EXERCISE: Using the records below, count the lines with "XLVII" in them. Give the number only.

[Transcribed page contents]
┌──

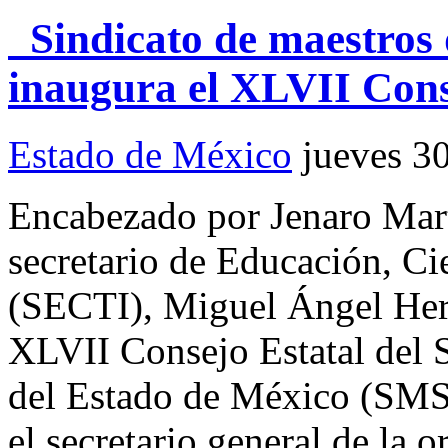
Sindicato de maestros 
inaugura el XLVII Cons
Estado de México
jueves 3
Encabezado por Jenaro Mar
secretario de Educación, Ci
(SECTI), Miguel Ángel Hern
XLVII Consejo Estatal del S
del Estado de México (SMS
el secretario general de la 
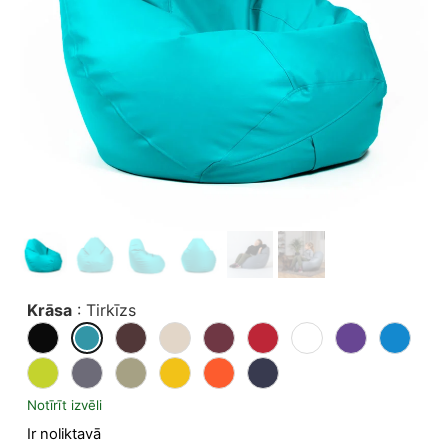
Krāsa
:
Tirkīzs
Notīrīt izvēli
Ir noliktavā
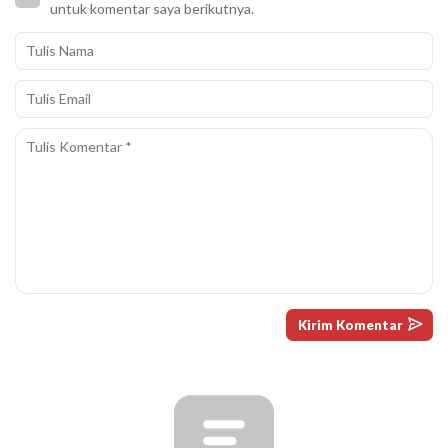
untuk komentar saya berikutnya.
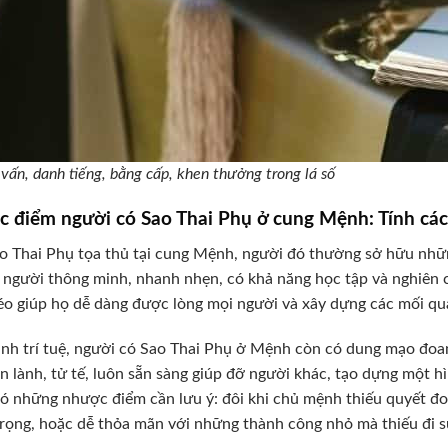
 vấn, danh tiếng, bằng cấp, khen thưởng trong lá số
c điểm người có Sao Thai Phụ ở cung Mệnh: Tính cá
o Thai Phụ tọa thủ tại cung Mệnh, người đó thường sở hữu những
người thông minh, nhanh nhẹn, có khả năng học tập và nghiên cứ
éo giúp họ dễ dàng được lòng mọi người và xây dựng các mối qua
nh trí tuệ, người có Sao Thai Phụ ở Mệnh còn có dung mạo đoan 
n lành, tử tế, luôn sẵn sàng giúp đỡ người khác, tạo dựng một h
ó những nhược điểm cần lưu ý: đôi khi chủ mệnh thiếu quyết đ
rọng, hoặc dễ thỏa mãn với những thành công nhỏ mà thiếu đi s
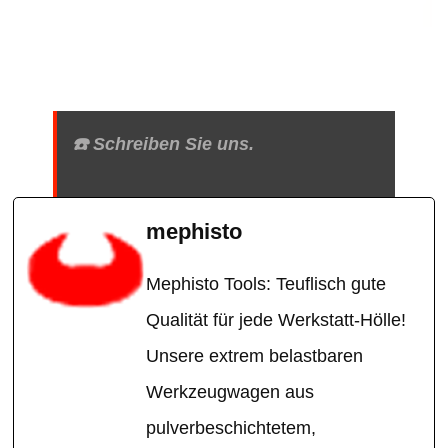
☎️ Schreiben Sie uns.
mephisto
Mephisto Tools: Teuflisch gute
Qualität für jede Werkstatt-Hölle!
Unsere extrem belastbaren
Werkzeugwagen aus
pulverbeschichtetem,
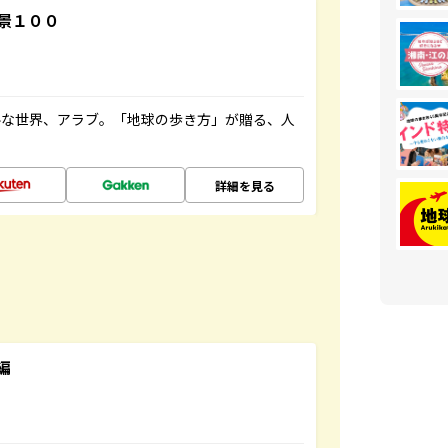
景１００
ルな世界、アラブ。「地球の歩き方」が贈る、人
詳細を見る
編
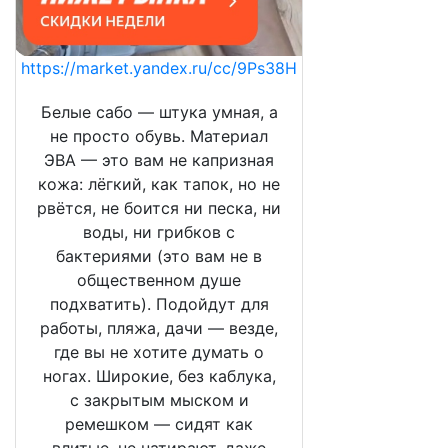
https://market.yandex.ru/cc/9Ps38H
Белые сабо — штука умная, а
не просто обувь. Материал
ЭВА — это вам не капризная
кожа: лёгкий, как тапок, но не
рвётся, не боится ни песка, ни
воды, ни грибков с
бактериями (это вам не в
общественном душе
подхватить). Подойдут для
работы, пляжа, дачи — везде,
где вы не хотите думать о
ногах. Широкие, без каблука,
с закрытым мыском и
ремешком — сидят как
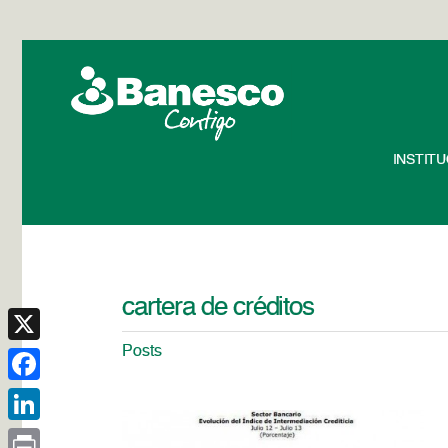
INSTIT
cartera de créditos
Posts
X
Facebook
LinkedIn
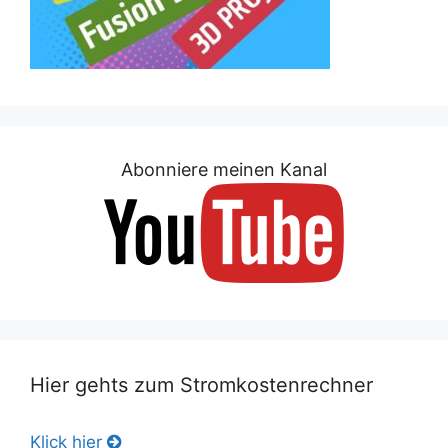
Abonniere meinen Kanal
Hier gehts zum Stromkostenrechner
Klick hier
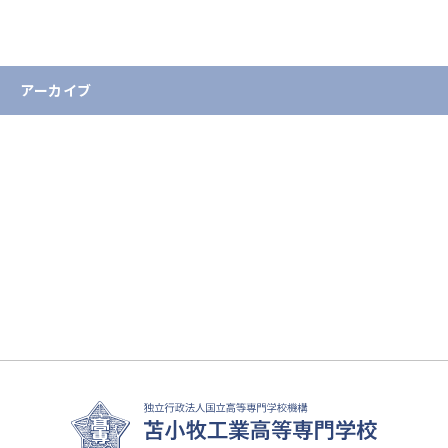
国際交流
重要なお知らせ
アーカイブ
2026年
2025年
2024年
2023年
2022年
2021年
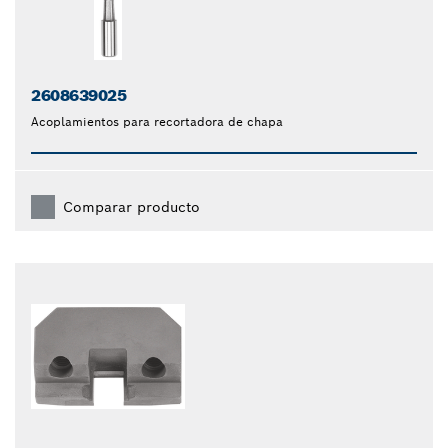
2608639025
Acoplamientos para recortadora de chapa
Comparar producto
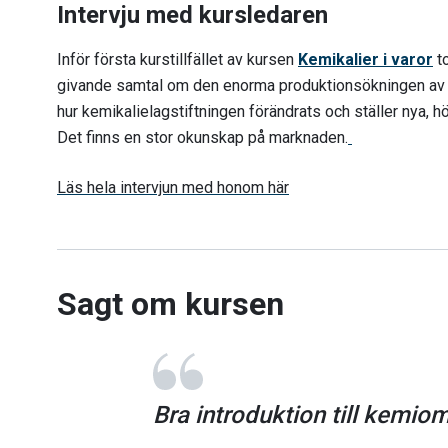
Intervju med kursledaren
Inför första kurstillfället av kursen
Kemikalier i varor
to
givande samtal om den enorma produktionsökningen av 
hur kemikalielagstiftningen förändrats och ställer nya, hö
Det finns en stor okunskap på marknaden.
Läs hela intervjun med honom här
Sagt om kursen
Bra introduktion till kemio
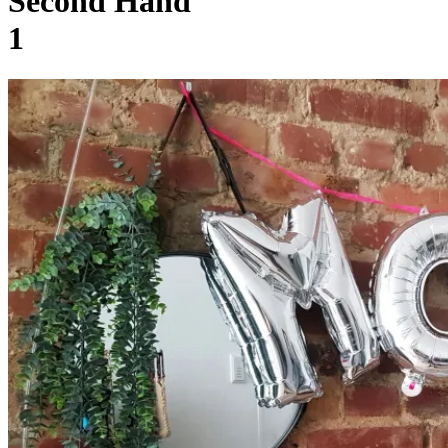
Second Hand
1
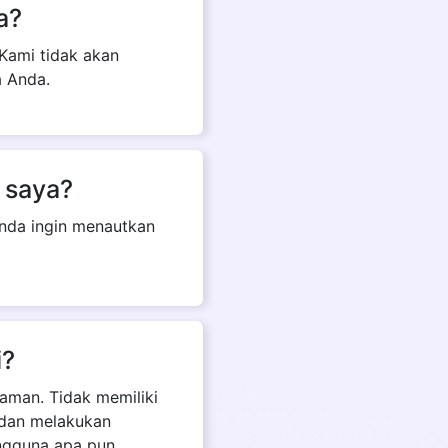
a?
Kami tidak akan
 Anda.
 saya?
Anda ingin menautkan
i?
raman. Tidak memiliki
h dan melakukan
ngguna apa pun.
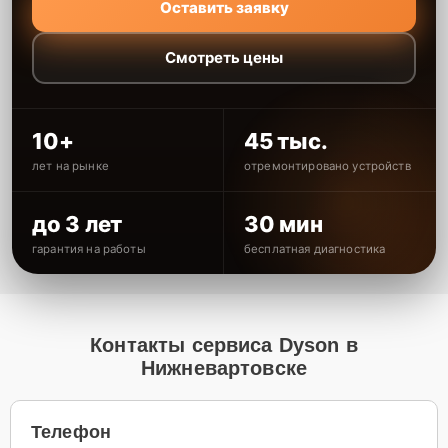
Оставить заявку
Смотреть цены
10+
45 тыс.
лет на рынке
отремонтировано устройств
до 3 лет
30 мин
гарантия на работы
бесплатная диагностика
Контакты сервиса Dyson в
Нижневартовске
Телефон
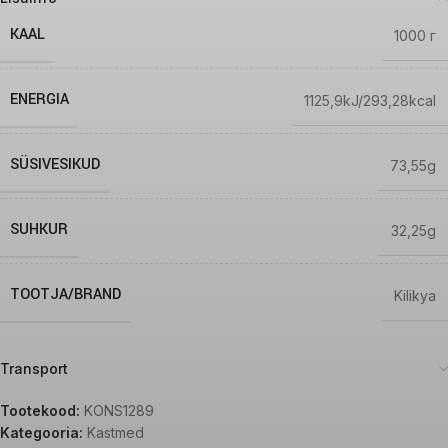
KAAL
1000 г
ENERGIA
1125,9kJ/293,28kcal
SÜSIVESIKUD
73,55g
SUHKUR
32,25g
TOOTJA/BRAND
Kilikya
Transport
Tootekood:
KONS1289
Kategooria:
Kastmed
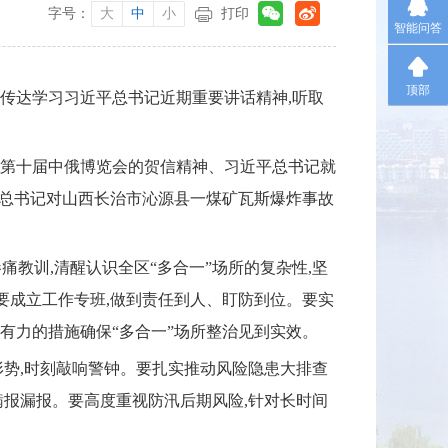
字号：
大
中
小
打印
智能问答
顶部
,传达学习习近平总书记近期重要讲话精神,听取
第十届中俄博览会的贺信精神、习近平总书记就
平总书记对山西长治市沁源县一煤矿瓦斯爆炸事故
教训,清醒认识全区“多合一”场所的复杂性,坚
道要成立工作专班,做到责任到人、盯防到位。要实
强有力的措施确保“多合一”场所整治见到实效。
势,时刻敲响警钟。要扎实推动风险隐患大排查
瞒报漏报。要高度重视防汛后期风险,针对长时间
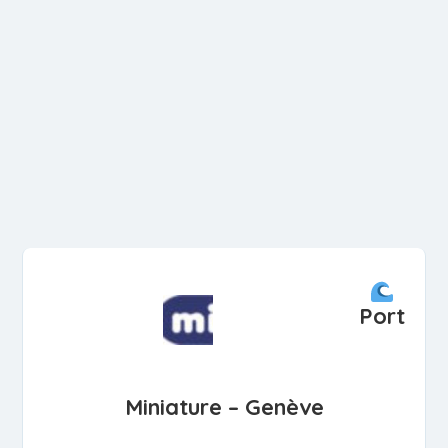
Port
Miniature – Genève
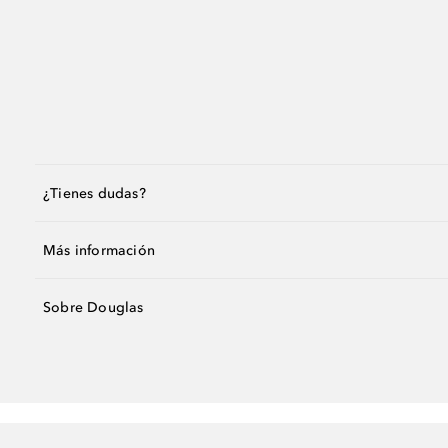
¿Tienes dudas?
Más información
Sobre Douglas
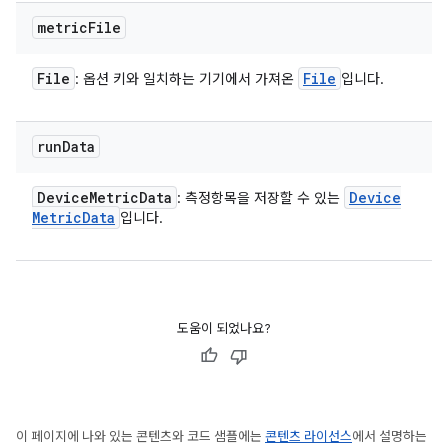
metric
File
File
File
: 옵션 키와 일치하는 기기에서 가져온
입니다.
run
Data
Device
Metric
Data
Device
: 측정항목을 저장할 수 있는
Metric
Data
입니다.
도움이 되었나요?
이 페이지에 나와 있는 콘텐츠와 코드 샘플에는
콘텐츠 라이선스
에서 설명하는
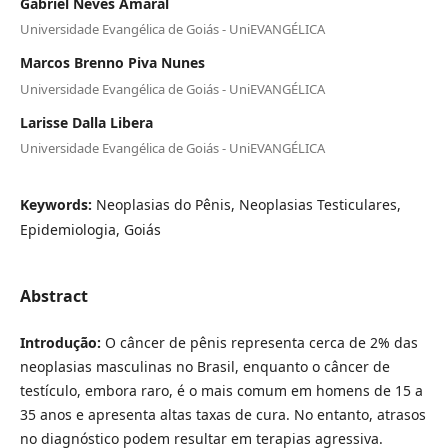
Gabriel Neves Amaral
Universidade Evangélica de Goiás - UniEVANGÉLICA
Marcos Brenno Piva Nunes
Universidade Evangélica de Goiás - UniEVANGÉLICA
Larisse Dalla Libera
Universidade Evangélica de Goiás - UniEVANGÉLICA
Keywords:
Neoplasias do Pênis, Neoplasias Testiculares,
Epidemiologia, Goiás
Abstract
Introdução:
O câncer de pênis representa cerca de 2% das
neoplasias masculinas no Brasil, enquanto o câncer de
testículo, embora raro, é o mais comum em homens de 15 a
35 anos e apresenta altas taxas de cura. No entanto, atrasos
no diagnóstico podem resultar em terapias agressiva.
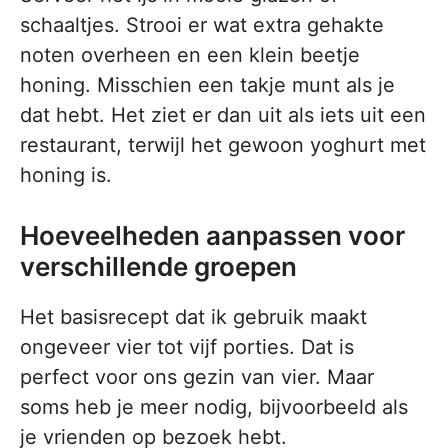
schaaltjes. Strooi er wat extra gehakte
noten overheen en een klein beetje
honing. Misschien een takje munt als je
dat hebt. Het ziet er dan uit als iets uit een
restaurant, terwijl het gewoon yoghurt met
honing is.
Hoeveelheden aanpassen voor
verschillende groepen
Het basisrecept dat ik gebruik maakt
ongeveer vier tot vijf porties. Dat is
perfect voor ons gezin van vier. Maar
soms heb je meer nodig, bijvoorbeeld als
je vrienden op bezoek hebt.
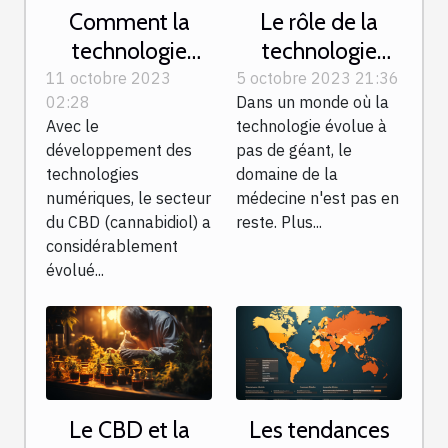
Comment la
Le rôle de la
technologie
technologie
influence l'achat
dans la chirurgie
11 octobre 2023
5 octobre 2023 21:36
02:28
Dans un monde où la
de CBD en 2023
de l'obésité en
Avec le
technologie évolue à
Tunisie
développement des
pas de géant, le
technologies
domaine de la
numériques, le secteur
médecine n'est pas en
du CBD (cannabidiol) a
reste. Plus...
considérablement
évolué...
Le CBD et la
Les tendances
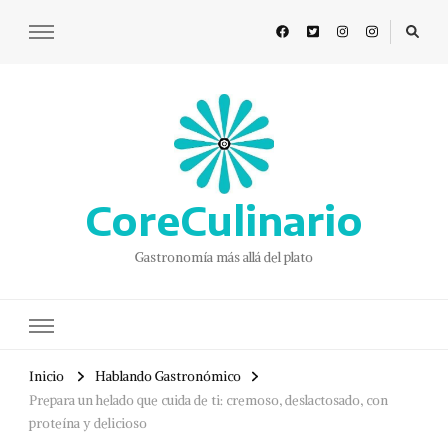
CoreCulinario
Gastronomía más allá del plato
Inicio
Hablando Gastronómico
Prepara un helado que cuida de ti: cremoso, deslactosado, con
proteína y delicioso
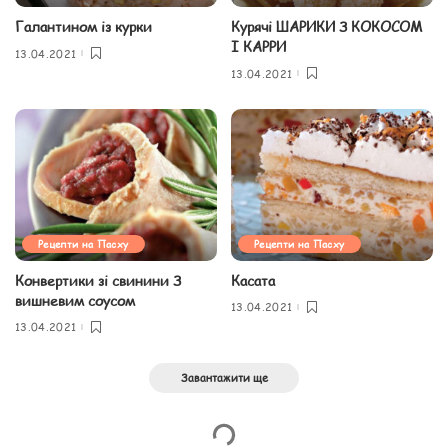
Галантином із курки
Курячі ШАРИКИ З КОКОСОМ
І КАРРИ
13.04.2021
13.04.2021
Рецепти на Пасху
Рецепти на Пасху
Конвертики зі свинини З
Касата
вишневим соусом
13.04.2021
13.04.2021
Завантажити ще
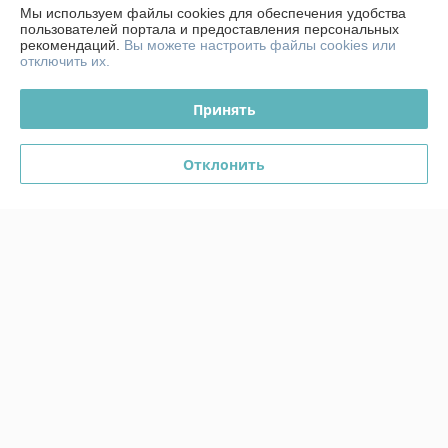
О нас
Мы используем файлы cookies для обеспечения удобства
пользователей портала и предоставления персональных
рекомендаций.
Вы можете настроить файлы cookies или
Контакты
отключить их.
Доставка и оплата
Принять
График работы
Отклонить
Полная версия сайта
Политика обработки cookies
Сайт создан на платформе Deal.by
Информация для покупателя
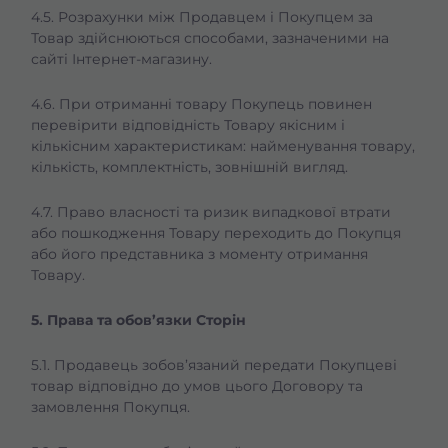
4.5. Розрахунки між Продавцем і Покупцем за
Товар здійснюються способами, зазначеними на
сайті Інтернет-магазину.
4.6. При отриманні товару Покупець повинен
перевірити відповідність Товару якісним і
кількісним характеристикам: найменування товару,
кількість, комплектність, зовнішній вигляд.
4.7. Право власності та ризик випадкової втрати
або пошкодження Товару переходить до Покупця
або його представника з моменту отримання
Товару.
5. Права та обов’язки Сторін
5.1. Продавець зобов’язаний передати Покупцеві
товар відповідно до умов цього Договору та
замовлення Покупця.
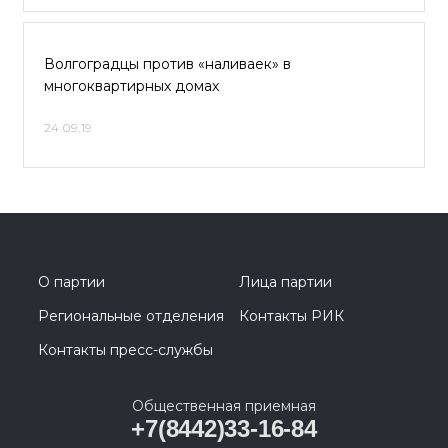
Волгоградцы против «наливаек» в
многоквартирных домах
24.09.19
О партии
Лица партии
Региональные отделения
Контакты РИК
Контакты пресс-службы
Общественная приемная
+7(8442)33-16-84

└──

REPLY TO THE EXERCISE: 2